Plasma enhanced deposition

Creating a vast array of thin films with PECVD and ICP CVD technologies

Plasma etching processes and plasma deposition processes

Fourth state of matter

Plasma is one of the four states of matter, along with solids, liquids, and gases. Plasma is an ionized gas consisting of equal numbers of positively-charged ions and negatively-charged free electrons. Thus, in plasma overall electrical neutrality is maintained.

Plasma is a common part of the world we live in. Along with nebula, interstellar space, and solar wind to mention a few, about 99% of the universe is made of naturally-occurring plasmas.

Plasmas are broadly used in technologies we interact with on a daily basis. Consider fluorescent lamps and neon signs – they are made of glass tubes filled with gas. When the lamp is turned on, the gas becomes ionized, electric current starts flowing through the tube, electric energy is dissipated, generating ions, electrons and excited molecules. This molecular excitation-relaxation process creates the characteristic plasma glow discharge inside the tube that illuminates the surrounding environment.

Plasma generation

The practical means to create plasma is to apply an electric field to a low-pressure gas.

Any free electron (created by a cosmic electron, for example) can be accelerated and gain enough energy to ionize a molecule by collision.

So, an electron/positive ion pair is created. The new free electron will continue the process and the plasma will be established by this chain reaction.

plasma generation and applications in the semiconductor industry
Plasma enhanced CVD applications in the semiconductor industry for thin films deposition

Application of plasma enhanced deposition in the semiconductor industry

Along with Physical Vapor Deposition (PVD), Chemical Vapor Deposition (CVD) is one of the technologies used to create diverse thin films and coatings such as metals, oxides, or silicon.

Plasma Enhanced Chemical Vapor Deposition (PECVD) is a variant of CVD that uses plasma to enhance the properties of deposited layers.
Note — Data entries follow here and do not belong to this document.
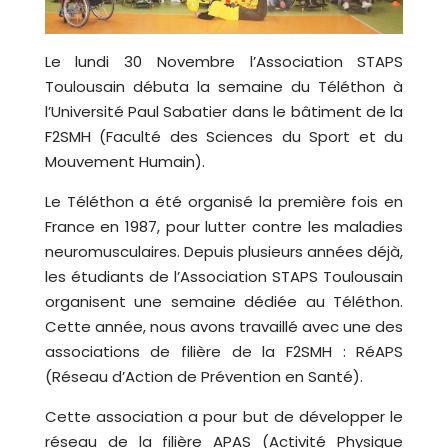
Le lundi 30 Novembre l’Association STAPS
Toulousain débuta la semaine du Téléthon à
l’Université Paul Sabatier dans le bâtiment de la
F2SMH (Faculté des Sciences du Sport et du
Mouvement Humain).
Le Téléthon a été organisé la première fois en
France en 1987, pour lutter contre les maladies
neuromusculaires.
Depuis plusieurs années déjà,
les étudiants de l’Association STAPS Toulousain
organisent une semaine dédiée au Téléthon.
Cette année, nous avons travaillé avec une des
associations de filière de la F2SMH : RéAPS
(Réseau d’Action de Prévention en Santé).
Cette association a pour but de développer le
réseau de la filière APAS (Activité Physique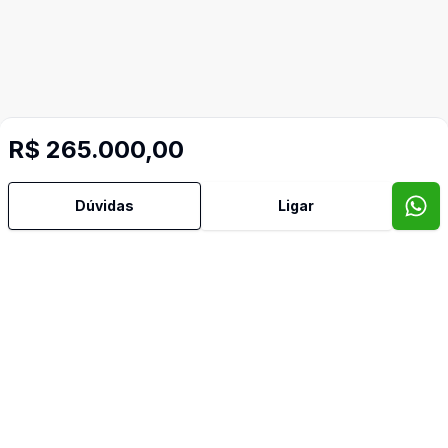
R$ 265.000,00
Mais informações
Dúvidas
Ligar
Área de Serviço
Banheiro Social
Cozinha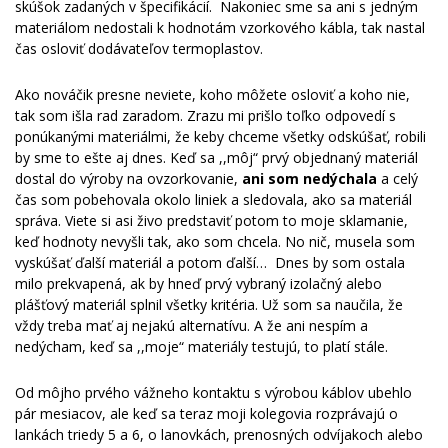
skúšok zadaných v špecifikácií. Nakoniec sme sa ani s jedným
materiálom nedostali k hodnotám vzorkového kábla, tak nastal
čas osloviť dodávateľov termoplastov.
Ako nováčik presne neviete, koho môžete osloviť a koho nie,
tak som išla rad zaradom. Zrazu mi prišlo toľko odpovedí s
ponúkanými materiálmi, že keby chceme všetky odskúšať, robili
by sme to ešte aj dnes. Keď sa ,,môj“ prvý objednaný materiál
dostal do výroby na ovzorkovanie,
ani som nedýchala
a celý
čas som pobehovala okolo liniek a sledovala, ako sa materiál
správa. Viete si asi živo predstaviť potom to moje sklamanie,
keď hodnoty nevyšli tak, ako som chcela. No nič, musela som
vyskúšať ďalší materiál a potom ďalší… Dnes by som ostala
milo prekvapená, ak by hneď prvý vybraný izolačný alebo
plášťový materiál splnil všetky kritéria. Už som sa naučila, že
vždy treba mať aj nejakú alternatívu. A že ani nespím a
nedýcham, keď sa ,,moje“ materiály testujú, to platí stále.
Od môjho prvého vážneho kontaktu s výrobou káblov ubehlo
pár mesiacov, ale keď sa teraz moji kolegovia rozprávajú o
lankách triedy 5 a 6, o lanovkách, prenosných odvíjakoch alebo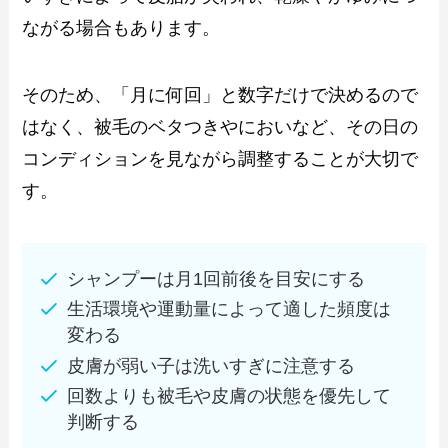
ながる場合もあります。
そのため、「月に何回」と数字だけで決めるので
はなく、被毛のベタつきやにおいなど、その日の
コンディションを見ながら調整することが大切で
す。
シャンプーは月1回前後を目安にする
生活環境や運動量によって適した頻度は
変わる
皮膚が弱い子は洗いすぎに注意する
回数よりも被毛や皮膚の状態を優先して
判断する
Plasma enhanced CVD has been extensively used in the semiconductor industry to fabricate integrated circuits, photovoltaic, photonic, optical, and biomedical devices.

Besides conventional materials used in microelectronics, such as dielectrics (SiO2, Si3N4), low-k dielectrics (SiOF, SiC, etc.) and silicon layers, many other materials can be deposited with PECVD. These materials include metal oxides and nitrides, and carbon-based materials. Depending on which deposition precursors are used, the films can be doped in situ (during PECVD process).

Plasma enhanced deposition principles

Plasma Enhanced Deposition technology makes it possible to deposit layers of different materials, over substrates of various shapes and sizes, with highly uniform film properties and thicknesses.

Chemical adsorption

The PECVD mechanism begins with the activation of precursor molecules in a plasma when they collide with highly energetic electrons. These reactive species are transported to the substrate surface via gas flow and diffusion through a gas boundary layer.

Byproduct formation

Upon adsorption, the active species migrate along the substrate surface, seeking active sites, where chemical reactions occur to effect film deposition, and deposition byproducts are formed.


The reaction byproducts then desorb from the deposition surface, are pumped away from the deposition reactor, and the deposition of film with the desired composition is complete.

Plasma enhancement of a CVD process is typically performed at low pressures, in the range of several milliTorr up to tens of Torr.

Typical deposition temperatures range from 50°C to 400°C.

Depending on the desired film properties and allowable process conditions, PECVD reactors employ both capacitively coupled and inductively coupled plasmas. In both cases, an electric field forms and causes electrons to accelerate, which creates ions and other reactive species. Energy of ions striking the substrate surface, along with the reactive gas composition both participate in the film’s mechanical stress properties.

Plasma enhanced CVD reactor
High temperature PECVD process for deposition of SiO2 thin film

Advantages of plasma enhanced deposition


Low temperature processing


Tight control of film composition and uniformity


Adjustable film properties, such as stress and refractive index

Deposition technologies


Si3N4 film PECVD deposition

Plasma Enhanced Chemical Vapor Deposition (PECVD)

PECVD is a versatile method used to deposit many different types of materials, including Si, SiO2, Si3N4, a:Si-H, etc., at a low pressure in the range of hundreds of milliTorr up to hundreds of Torr.

SiO2 film deposition at low temperature - ICP-CVD

Inductively Coupled Plasma – Chemical Vapor Deposition (ICP -CVD)

ICP-CVD is a method of choice for deposition of Si-based materials at low substrate temperatures typically below 150°C.